COWEN, Senior Circuit Judge.

Petitioner in this case seeks review of the final decision of the Merit Systems Protection Board (MSPB or Board) denying her a within-grade pay increase. We hold that we have jurisdiction to review the Board’s decision, and it is affirmed.

I. Background

At all times relevant to this appeal, the petitioner was employed as a benefit authorizer (GS-8) at the Southeastern Program Service Center, Social Security Administration, Birmingham, Alabama (SPSC). She was responsible for adjusting and authorizing the payment of benefits administered by the Social Security Administration, and *1389 was assigned to Module 2, one of the 36 such work units at the SPSC. For the assessment or evaluation of an individual benefit authorizer’s work performance, SPSC utilizes an Employee Assessment System by which the employee’s supervisor determines the overall accuracy rate for the benefit authorizer. In denying the within-grade pay increase, her agency determined that her performance was not of an acceptable level of competence, because she did not meet the qualitative standards for overall accuracy established for her position.'

Periodic within-grade step increases for Federal employees are governed by 5 U.S.C. § 5335, which provides, inter alia, that step increases are to be granted only to employees whose work is of an acceptable level of competence, as determined by the head of the employing agency.

Petitioner appealed the agency’s decision to the Merit Systems Protection Board (Board), and after a hearing by the Atlanta Field Office, the presiding officer held that the agency had demonstrated, by a preponderance of the evidence, that her performance fell short of an acceptable level of competence. However, he reversed the agency’s denial of the increase on the basis of his finding that petitioner had been treated disparately in that other benefit authorizers whose error rates were higher than hers had been granted within-grade increases. Therefore, he concluded that the agency’s action had been arbitrarily accomplished. The Board disagreed, and in its final decision, stated that the two benefit authorizers with whom the presiding officer had compared petitioner’s performance were not in the same working division or module as the petitioner, and that they had different supervisors. Therefore, the Board decided that the fact that the agency granted increases to other benefit authorizers in other modules did not establish disparate treatment, although the error rates of the employees who received the increases exceeded the petitioner’s error rate. In reaching this conclusion, the Board relied on its decision in Kuhlmann v. Dept. of Health and Human Services, MSPB Docket No. SL07528010027 (1982).

The Board agreed with the agency’s contention that since petitioner’s supervisor had denied her promotion on the basis of ample evidence of poor performance, he had not acted arbitrarily. The Board then concluded that since petitioner had not established that there was disparate treatment of the employees in her own work unit, the agency had not committed a prohibited personnel practice within the meaning of 5 U.S.C. § 2302.

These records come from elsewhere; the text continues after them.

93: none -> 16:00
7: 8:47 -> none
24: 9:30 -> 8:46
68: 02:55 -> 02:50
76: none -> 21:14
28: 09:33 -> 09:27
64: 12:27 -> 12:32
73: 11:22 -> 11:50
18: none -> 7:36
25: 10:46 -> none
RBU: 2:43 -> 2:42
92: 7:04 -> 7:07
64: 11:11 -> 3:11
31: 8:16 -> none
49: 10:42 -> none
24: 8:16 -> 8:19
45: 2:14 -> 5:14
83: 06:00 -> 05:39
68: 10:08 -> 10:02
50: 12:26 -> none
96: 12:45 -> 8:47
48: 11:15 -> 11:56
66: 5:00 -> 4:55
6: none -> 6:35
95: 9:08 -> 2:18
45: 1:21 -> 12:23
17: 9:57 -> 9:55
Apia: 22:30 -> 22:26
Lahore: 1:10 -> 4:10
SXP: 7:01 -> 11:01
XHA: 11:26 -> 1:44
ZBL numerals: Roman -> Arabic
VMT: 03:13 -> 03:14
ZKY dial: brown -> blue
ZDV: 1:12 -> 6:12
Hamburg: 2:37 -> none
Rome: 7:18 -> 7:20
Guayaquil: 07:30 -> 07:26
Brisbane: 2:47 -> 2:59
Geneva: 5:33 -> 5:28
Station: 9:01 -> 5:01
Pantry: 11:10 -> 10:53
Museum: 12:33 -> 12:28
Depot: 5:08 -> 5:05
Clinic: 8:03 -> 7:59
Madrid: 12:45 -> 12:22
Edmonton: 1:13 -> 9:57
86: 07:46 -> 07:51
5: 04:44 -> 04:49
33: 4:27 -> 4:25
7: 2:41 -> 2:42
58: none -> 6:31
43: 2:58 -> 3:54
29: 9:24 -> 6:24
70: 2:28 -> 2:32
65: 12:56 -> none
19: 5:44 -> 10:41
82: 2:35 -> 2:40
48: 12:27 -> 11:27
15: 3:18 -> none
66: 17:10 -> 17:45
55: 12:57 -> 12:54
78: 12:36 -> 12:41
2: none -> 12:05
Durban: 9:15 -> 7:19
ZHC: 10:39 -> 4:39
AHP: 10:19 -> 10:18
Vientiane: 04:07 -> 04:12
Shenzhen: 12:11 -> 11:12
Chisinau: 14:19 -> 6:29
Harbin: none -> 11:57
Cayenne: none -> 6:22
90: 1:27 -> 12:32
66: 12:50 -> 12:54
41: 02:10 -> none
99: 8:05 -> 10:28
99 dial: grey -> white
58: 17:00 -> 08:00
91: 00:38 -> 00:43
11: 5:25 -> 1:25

By petition filed in the United States Court of Claims on June 10,1982, petitioner sought review of the Board’s decision. The case was thereafter transferred to this court pursuant to the Federal Courts Improvement Act of 1982. The petitioner does not challenge the Board’s conclusion that her performance was below the acceptable level of competence within the meaning of 5 U.S.C. § 5335. Instead, she contends that the disparate treatment she received was arbitrary and constituted a prohibited personnel practice.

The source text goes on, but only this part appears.